There’s lots of ways you can fund this, you can sell your house and move into a smaller unit, freeing up some capital, you can own a rental property, you can invest on the stock market …..
This post however is about a specific method of funding that retirement income gap: KiwiSaver.
KiwiSaver was introduced through the KiwiSaver Act 2006. It grew quickly, after 3 months there were 200,000 members. My anecdotal experience though, was that many of these people signing up for KiwiSaver were diverting money they were otherwise putting into an existing superannuation scheme. In fact, some almost 65's join before they are no longer eligible, but after their last paid employment, and pay the minimum $20 per week. In return they receive 100% subsidy from the government plus $1,000 at startup. After the minimum 5 years, in a fund that guarantees at least what you’ve put in - that’s close to a minimum 120% return. So the best return is actually short term, for people whom the scheme isn’t intended for, and relies on a taxpayer subsidy. This demonstrates one of the issues with the scheme; some of its benefits (and other conditions such as when you can withdraw your money) are reliant on the provisions of an Act of Parliament rather than the provisions of the trust deed. And KiwiSaver has to be one of the most amended Acts outside of tax legislation that I’ve seen.
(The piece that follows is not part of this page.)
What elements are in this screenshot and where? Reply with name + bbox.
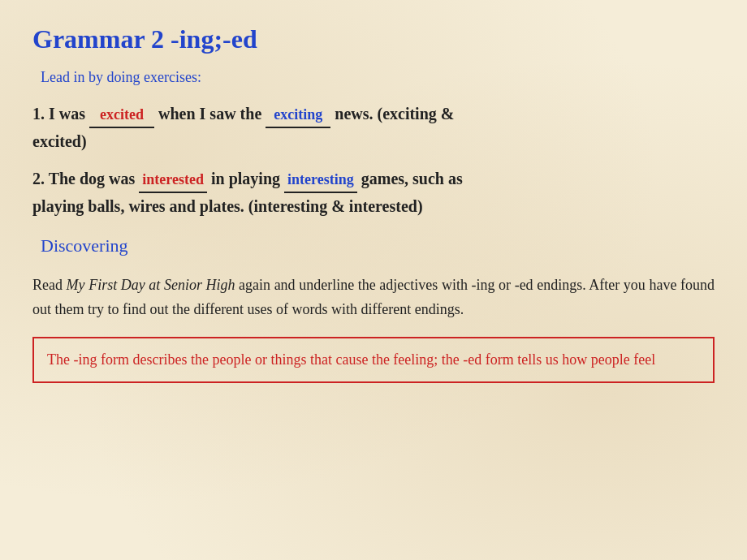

The other issue with KiwiSaver is its complexity. I’ve talked to people who were surprised that money was being deducted from their salary after they signed up for it at their bank, and very few people seem to completely understand how it works. Part of the complexity arises because it’s a voluntary scheme – conditions such as its lock in and opt out provisions and attempts to ensure that employer subsidies are “real” employer subsidies and not being deducted from the employee.
When you compare the complexity of the scheme and the resultant compliance cost with the simpler compulsory Australian scheme, you have to wonder why we haven't gone down this route. The justification given at the time was that it isn’t guaranteed. However no investment strategy is, so unless you don’t intend to save for retirement you will always have this risk - and these schemes are lower risk than say … investing with a finance company. If it’s a compulsory employer contribution only it doesn’t preclude also putting surplus cash into another retirement investment. Other than helping with savings rates, a compulsory scheme would also help deal with the high percentage of financial assets held by banks here in New Zealand.
Probably my biggest issue with the current scheme, with its requirement for an employee contribution, is the expectation being placed on the current generation of taxpayers. We’re paying for current superannuitants in “pay as you go”. We’re paying additional tax which goes into the New Zealand Superannuation Fund to pay for part of the “government” contribution to our own retirement – and we need to save for anything on top of that we may require. Many are also paying back student loans – something previous generations didn’t have to do; we have some of the most unaffordable housing in the world, and even renting at a reasonable rate is now an issue in some cities. Financially, we truly have a “squeezed” generation.